Stored records ::
▶
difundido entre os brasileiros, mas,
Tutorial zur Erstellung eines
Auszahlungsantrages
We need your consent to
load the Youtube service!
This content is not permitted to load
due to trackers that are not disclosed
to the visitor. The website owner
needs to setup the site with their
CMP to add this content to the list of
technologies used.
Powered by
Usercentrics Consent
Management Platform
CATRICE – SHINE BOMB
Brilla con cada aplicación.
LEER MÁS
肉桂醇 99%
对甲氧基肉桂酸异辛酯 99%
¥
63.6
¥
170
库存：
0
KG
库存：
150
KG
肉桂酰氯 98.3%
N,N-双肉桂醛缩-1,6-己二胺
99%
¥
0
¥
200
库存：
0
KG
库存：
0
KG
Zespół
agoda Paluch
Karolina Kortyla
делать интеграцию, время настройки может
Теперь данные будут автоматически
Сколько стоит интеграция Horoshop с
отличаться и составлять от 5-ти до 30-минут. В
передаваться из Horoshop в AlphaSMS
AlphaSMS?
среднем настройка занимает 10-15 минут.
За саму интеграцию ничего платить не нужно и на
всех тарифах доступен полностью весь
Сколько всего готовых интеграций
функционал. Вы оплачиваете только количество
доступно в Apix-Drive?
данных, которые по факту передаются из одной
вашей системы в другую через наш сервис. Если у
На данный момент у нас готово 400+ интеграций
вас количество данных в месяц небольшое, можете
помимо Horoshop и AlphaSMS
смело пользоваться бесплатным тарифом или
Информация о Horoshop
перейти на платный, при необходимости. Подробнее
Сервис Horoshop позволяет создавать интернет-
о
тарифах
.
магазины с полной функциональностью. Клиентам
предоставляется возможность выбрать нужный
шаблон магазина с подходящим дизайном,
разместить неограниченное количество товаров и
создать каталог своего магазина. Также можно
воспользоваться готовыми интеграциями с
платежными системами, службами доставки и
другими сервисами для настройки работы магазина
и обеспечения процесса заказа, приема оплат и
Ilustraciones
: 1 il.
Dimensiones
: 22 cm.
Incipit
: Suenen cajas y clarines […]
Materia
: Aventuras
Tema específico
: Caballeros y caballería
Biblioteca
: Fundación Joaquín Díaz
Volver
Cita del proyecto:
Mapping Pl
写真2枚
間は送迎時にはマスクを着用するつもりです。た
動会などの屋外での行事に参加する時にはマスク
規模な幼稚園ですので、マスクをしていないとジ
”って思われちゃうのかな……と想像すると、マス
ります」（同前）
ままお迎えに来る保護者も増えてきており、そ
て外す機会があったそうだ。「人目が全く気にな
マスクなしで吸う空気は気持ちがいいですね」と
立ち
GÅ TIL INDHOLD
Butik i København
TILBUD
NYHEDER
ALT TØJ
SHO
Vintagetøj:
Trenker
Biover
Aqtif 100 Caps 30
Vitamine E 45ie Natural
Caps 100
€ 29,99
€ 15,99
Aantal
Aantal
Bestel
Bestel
◀
WORK ORDER :: Transcribe every record exactly.

RESPONSE TO THIS TASK ::
difundido entre os brasileiros, mas,
Tutorial zur Erstellung eines
Auszahlungsantrages
We need your consent to
load the Youtube service!
This content is not permitted to load
due to trackers that are not disclosed
to the visitor. The website owner
needs to setup the site with their
CMP to add this content to the list of
technologies used.
Powered by
Usercentrics Consent
Management Platform
CATRICE – SHINE BOMB
Brilla con cada aplicación.
LEER MÁS
肉桂醇 99%
对甲氧基肉桂酸异辛酯 99%
¥
63.6
¥
170
库存：
0
KG
库存：
150
KG
肉桂酰氯 98.3%
N,N-双肉桂醛缩-1,6-己二胺
99%
¥
0
¥
200
库存：
0
KG
库存：
0
KG
Zespół
agoda Paluch
Karolina Kortyla
делать интеграцию, время настройки может
Теперь данные будут автоматически
Сколько стоит интеграция Horoshop с
отличаться и составлять от 5-ти до 30-минут. В
передаваться из Horoshop в AlphaSMS
AlphaSMS?
среднем настройка занимает 10-15 минут.
За саму интеграцию ничего платить не нужно и на
всех тарифах доступен полностью весь
Сколько всего готовых интеграций
функционал. Вы оплачиваете только количество
доступно в Apix-Drive?
данных, которые по факту передаются из одной
вашей системы в другую через наш сервис. Если у
На данный момент у нас готово 400+ интеграций
вас количество данных в месяц небольшое, можете
помимо Horoshop и AlphaSMS
смело пользоваться бесплатным тарифом или
Информация о Horoshop
перейти на платный, при необходимости. Подробнее
Сервис Horoshop позволяет создавать интернет-
о
тарифах
.
магазины с полной функциональностью. Клиентам
предоставляется возможность выбрать нужный
шаблон магазина с подходящим дизайном,
разместить неограниченное количество товаров и
создать каталог своего магазина. Также можно
воспользоваться готовыми интеграциями с
платежными системами, службами доставки и
другими сервисами для настройки работы магазина
и обеспечения процесса заказа, приема оплат и
Ilustraciones
: 1 il.
Dimensiones
: 22 cm.
Incipit
: Suenen cajas y clarines […]
Materia
: Aventuras
Tema específico
: Caballeros y caballería
Biblioteca
: Fundación Joaquín Díaz
Volver
Cita del proyecto:
Mapping Pl
写真2枚
間は送迎時にはマスクを着用するつもりです。た
動会などの屋外での行事に参加する時にはマスク
規模な幼稚園ですので、マスクをしていないとジ
”って思われちゃうのかな……と想像すると、マス
ります」（同前）
ままお迎えに来る保護者も増えてきており、そ
て外す機会があったそうだ。「人目が全く気にな
マスクなしで吸う空気は気持ちがいいですね」と
立ち
GÅ TIL INDHOLD
Butik i København
TILBUD
NYHEDER
ALT TØJ
SHO
Vintagetøj:
Trenker
Biover
Aqtif 100 Caps 30
Vitamine E 45ie Natural
Caps 100
€ 29,99
€ 15,99
Aantal
Aantal
Bestel
Bestel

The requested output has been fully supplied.